Jak informuje niemiecka policja, 50 tysięcy maseczek przeznaczonych dla klinik medycznych w Kolonii zniknęło z centrum logistycznego. Kradzież zauważył rano jeden z pracowników hali i powiadomił odpowiednie służby.
Sytuacja postawiła na nogi lokalne władze. W związku z kradzieżą zebrał się miejski zespół zarządzania kryzysowego, aby zabezpieczyć i sprawdzić wszystkie zapasy pilnie potrzebnego sprzętu ochronnego dla klinik i służb ratunkowych.
– To nowa jakość kradzieży. Mówimy o przedmiotach, które zwykle mają wartość wyrażoną w centach – powiedziała w rozmowie z agencją prasową dpa rzeczniczka szpitala.

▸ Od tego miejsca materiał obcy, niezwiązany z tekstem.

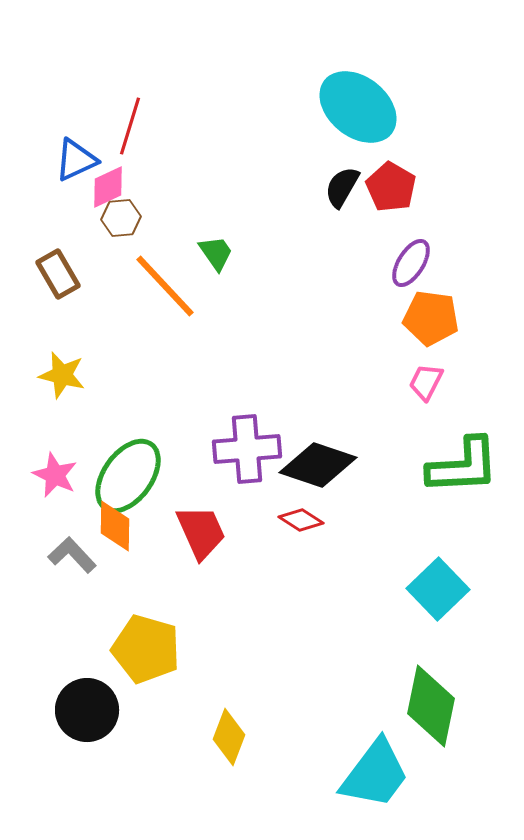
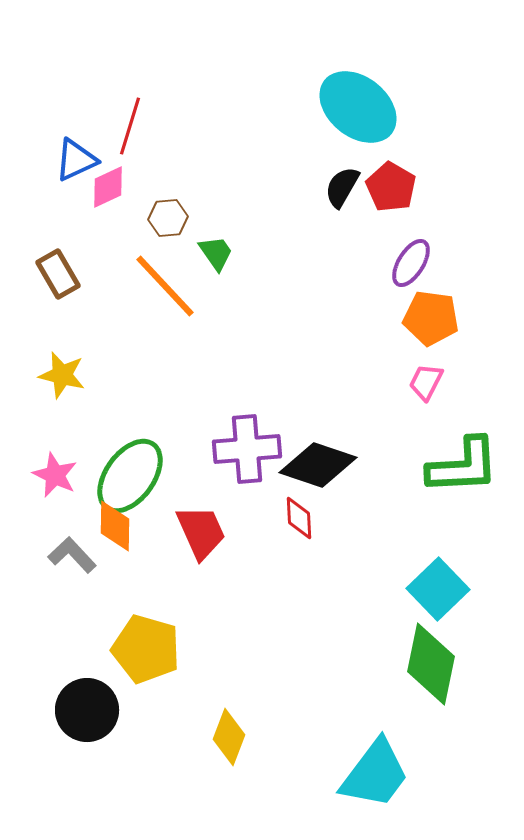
brown hexagon: moved 47 px right
green ellipse: moved 2 px right
red diamond: moved 2 px left, 2 px up; rotated 54 degrees clockwise
green diamond: moved 42 px up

Deutsche Welle odnotowuje, że ostatnio w Dolnej Saksonii policja prowadziła dochodzenie w sprawie kradzieży 1200 maseczek. Z kolei w Berlinie duże ilości środków dezynfekujących, respiratorów, rękawic i odzieży ochronnej skradziono z oddziału intensywnej terapii dzieci w szpitalu klinicznym Charité.
Przez pandemię koronawirusa maseczek ochronnych i środków do dezynfekcji brakuje w całej Europie.